Here, we could have a variant of that situation. We have the candidate gene system first, and could sort individuals having, say, the highest 'risk' genotypes, compared to the lowest, and see if any environmental or other systematic genomic differences are found that differentiates the two groups.
Investigating even weakly causal factors could lead the way to discovering major pathogenic mechanisms or genetic or environmental contributors not yet known that interact with the identified gene region. There will be a flood of follow-up studies, one can be sure, but hopefully they will largely be focused investigations rather than repeat performances of association studies.

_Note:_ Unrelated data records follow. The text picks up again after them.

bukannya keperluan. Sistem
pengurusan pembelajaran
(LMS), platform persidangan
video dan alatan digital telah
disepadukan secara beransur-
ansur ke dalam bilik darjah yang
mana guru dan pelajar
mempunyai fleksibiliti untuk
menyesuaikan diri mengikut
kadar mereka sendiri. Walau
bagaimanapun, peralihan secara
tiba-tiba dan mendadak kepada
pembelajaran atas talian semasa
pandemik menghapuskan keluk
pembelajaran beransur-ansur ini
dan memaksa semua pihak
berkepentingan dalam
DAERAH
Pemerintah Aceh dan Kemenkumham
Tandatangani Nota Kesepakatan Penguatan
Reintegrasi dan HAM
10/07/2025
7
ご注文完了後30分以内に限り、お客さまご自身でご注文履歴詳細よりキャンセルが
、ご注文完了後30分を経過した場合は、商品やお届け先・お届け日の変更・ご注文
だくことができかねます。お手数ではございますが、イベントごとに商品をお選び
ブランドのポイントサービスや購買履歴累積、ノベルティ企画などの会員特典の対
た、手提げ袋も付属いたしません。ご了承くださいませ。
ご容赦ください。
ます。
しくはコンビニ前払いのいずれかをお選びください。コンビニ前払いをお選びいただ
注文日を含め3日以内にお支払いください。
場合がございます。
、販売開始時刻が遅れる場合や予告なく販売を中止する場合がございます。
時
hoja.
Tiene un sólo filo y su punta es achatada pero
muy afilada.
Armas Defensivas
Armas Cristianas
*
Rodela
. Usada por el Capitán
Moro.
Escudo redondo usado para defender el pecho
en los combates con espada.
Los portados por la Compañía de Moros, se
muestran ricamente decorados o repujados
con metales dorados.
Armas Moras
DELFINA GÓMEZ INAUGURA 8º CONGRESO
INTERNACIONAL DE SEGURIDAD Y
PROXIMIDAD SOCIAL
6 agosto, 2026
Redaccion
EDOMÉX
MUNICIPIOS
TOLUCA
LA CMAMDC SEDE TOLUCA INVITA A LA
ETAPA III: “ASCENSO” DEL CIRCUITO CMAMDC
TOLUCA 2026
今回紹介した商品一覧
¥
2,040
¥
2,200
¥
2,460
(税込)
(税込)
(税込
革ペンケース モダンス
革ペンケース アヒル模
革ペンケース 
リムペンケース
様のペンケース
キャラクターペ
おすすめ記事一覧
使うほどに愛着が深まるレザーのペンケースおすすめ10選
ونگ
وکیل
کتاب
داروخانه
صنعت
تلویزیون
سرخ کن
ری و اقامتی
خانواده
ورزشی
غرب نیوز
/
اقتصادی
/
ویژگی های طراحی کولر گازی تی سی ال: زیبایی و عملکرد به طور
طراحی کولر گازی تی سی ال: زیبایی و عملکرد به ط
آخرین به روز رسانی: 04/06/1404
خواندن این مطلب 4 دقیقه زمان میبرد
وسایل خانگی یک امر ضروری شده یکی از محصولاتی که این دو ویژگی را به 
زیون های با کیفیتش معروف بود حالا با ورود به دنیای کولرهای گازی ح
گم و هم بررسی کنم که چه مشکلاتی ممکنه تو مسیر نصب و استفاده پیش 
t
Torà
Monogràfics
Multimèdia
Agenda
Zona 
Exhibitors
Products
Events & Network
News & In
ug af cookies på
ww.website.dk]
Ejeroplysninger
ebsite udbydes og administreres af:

Given the absolute risks, which are small for given individuals, there may or may not be any reason to think that intervening on the C4 system itself would be a viable strategy even if it could be done. This still seems to be a polygenic--many-factorial--set of diseases, for which some other preventive strategy would be needed. Time will tell.
In any case, circumspection is in order. Remember traits like Alzheimer's disease, for which apoE, presenilins, beta-amyloid, and tau-protein associations were found years--or is it decades?--ago and still mystify to a great extent. Or the critical region of chromosome 21 in in Down syndrome that has, as far as we know, eluded intensive study for similarly long times. And there are many other similar stories related to what are essentially polygenic disorders with major environmental components. This one is, at least, an interesting one.